一年级的学生既有数学焦虑感
Many high-achieving students experience math anxiety at a young age -- a problem that can follow them throughout their lives, new research at the University of Chicago shows. In a study of first- and second-graders, Sian Beilock, professor in psychology, found that students report worry and fear about doing math as early as first grade. Most surprisingly math anxiety harmed the highest-achieving students, who typically have the most working memory, Beilock and her colleagues found.
"You can think of working memory as a kind of 'mental scratchpad' that allows us to 'work' with whatever information is temporarily flowing through consciousness," Beilock said. "It's especially important when we have to do a math problem and juggle numbers in our head. Working memory is one of the major building blocks of IQ."

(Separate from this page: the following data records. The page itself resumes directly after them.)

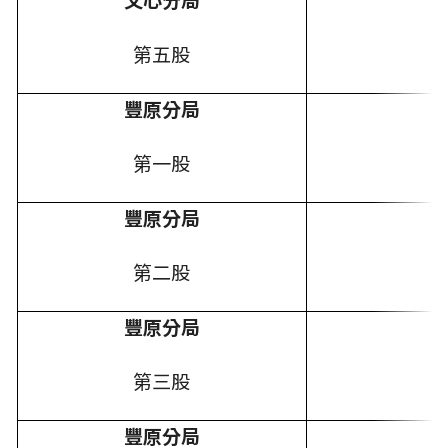
文心分局
第五股
豐原分局
第一股
豐原分局
第二股
豐原分局
第三股
豐原分局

Worries about math can disrupt working memory, which students could otherwise use to succeed. Beilock and other scholars have studied this impact of anxiety on working memory on older students, but her current work is the first to explore the impact on students as they begin school.

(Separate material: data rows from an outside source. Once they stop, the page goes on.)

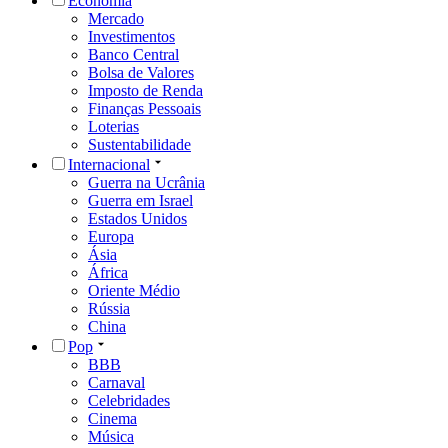
Economia
Mercado
Investimentos
Banco Central
Bolsa de Valores
Imposto de Renda
Finanças Pessoais
Loterias
Sustentabilidade
Internacional
Guerra na Ucrânia
Guerra em Israel
Estados Unidos
Europa
Ásia
África
Oriente Médio
Rússia
China
Pop
BBB
Carnaval
Celebridades
Cinema
Música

The findings are published on the website of the Journal of Cognition and Development. The lead author is UChicago PhD candidate Gerardo Ramirez. Joining he and Beilock in the work are UChicago postdoctoral scholar Elizabeth Gunderson and Susan Levine, the Stella M. Rowley Professor in Psychology.
The team showed that a high degree of math anxiety undermined performance of otherwise successful students, placing them almost half a school year behind their less anxious peers, in terms of math achievement.
Less talented students with lower working memory were not impacted by anxiety, because they developed simpler ways of dealing with mathematics problems, such as counting on their fingers. Ironically, because these lower-performing students didn't use working memory much to solve math problems, their performance didn't suffer when worried.